Be afflicted, and mourn, and weep: let your laughter be turned to mourning, and your joy to heaviness.
4:9 Be afflicted, and mourn, and weep. Mourn over your sins and sincerely repent of them.
Humble yourselves in the sight of the Lord, and he shall lift you up.
4:10 Humble yourselves. See Mt 23:12.
Speak not evil one of another, brethren. He that speaketh evil of his brother, and judgeth his brother, speaketh evil of the law, and judgeth the law: but if thou judge the law, thou art not a doer of the law, but a judge.
4:11 Speak not evil one of another. The subject of the tongue is resumed. To speak evil is to make harsh, censorious judgments.

Speaketh evil of the law, and judgeth the law.

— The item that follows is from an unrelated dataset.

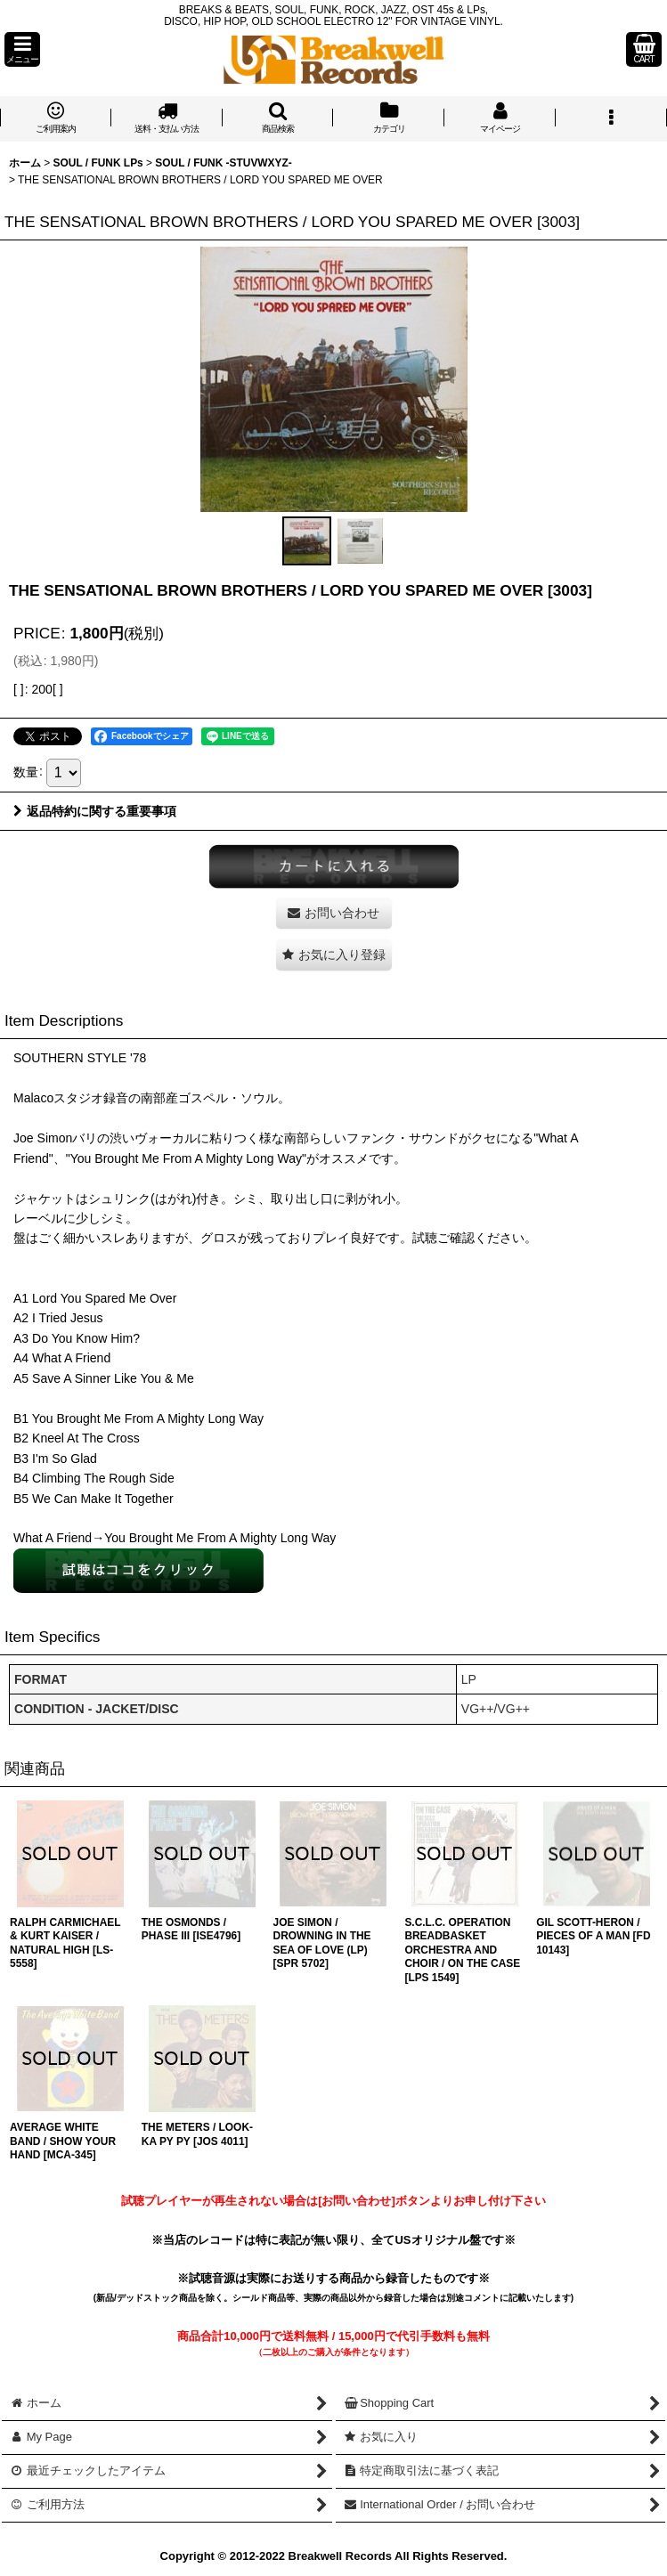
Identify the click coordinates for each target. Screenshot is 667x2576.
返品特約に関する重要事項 (94, 811)
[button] (22, 49)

The royal law requires love of a brother, and when this law is thus violated by a harsh judgment the law itself is condemned. But when a man sets himself up as a judge of the law, he is no longer an humble and faithful doer of the law.

There is one lawgiver, who is able to save and to destroy: who art thou that judgest another?
4:12 There is one lawgiver, who is able to save and to destroy. The lawyer is God, the Almighty. Shall man judge him?

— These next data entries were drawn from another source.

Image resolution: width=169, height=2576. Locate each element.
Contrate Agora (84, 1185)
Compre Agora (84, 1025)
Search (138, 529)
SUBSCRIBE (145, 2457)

Who art thou that judgest another? In disobedience to God who made the law which forbids it.

Go to now, ye that say, To day or to morrow we will go into such a city, and continue there a year, and buy and sell, and get gain:
4:13 Go to now. Presumptuous judgments have just been rebuked. Shall we presume on an uncertain future? The folly of laying plans as if we could command life is exposed.
Whereas ye know not what shall be on the morrow. For what is your life? It is even a vapour, that appeareth for a little time, and then vanisheth away.
4:14 Your life... is even a vapour. Who knows that he will have a tomorrow, since life is like a vanishing vapor?
For that ye ought to say, If the Lord will, we shall live, and do this, or that.
4:15 Ye ought to say, If the Lord will. The proper way is to plan everything subject to the Lord's will.
But now ye rejoice in your boastings: all such rejoicing is evil.
4:16 Ye rejoice in your boastings. It was a boastful manner to use such a language as that of Jas 4:13 in stating plans.
Therefore to him that knoweth to do good, and doeth it not, to him it is sin.
4:17 To him that knoweth to do good, and doeth it not, to him it is sin. The connection of thought is probably as follows: I have warned you that such boasting is wrong, and that the right way is to speak submissively. If you know how to do the right and yet do it not, the sin is the greater on account of your knowledge. See Jas 4:15.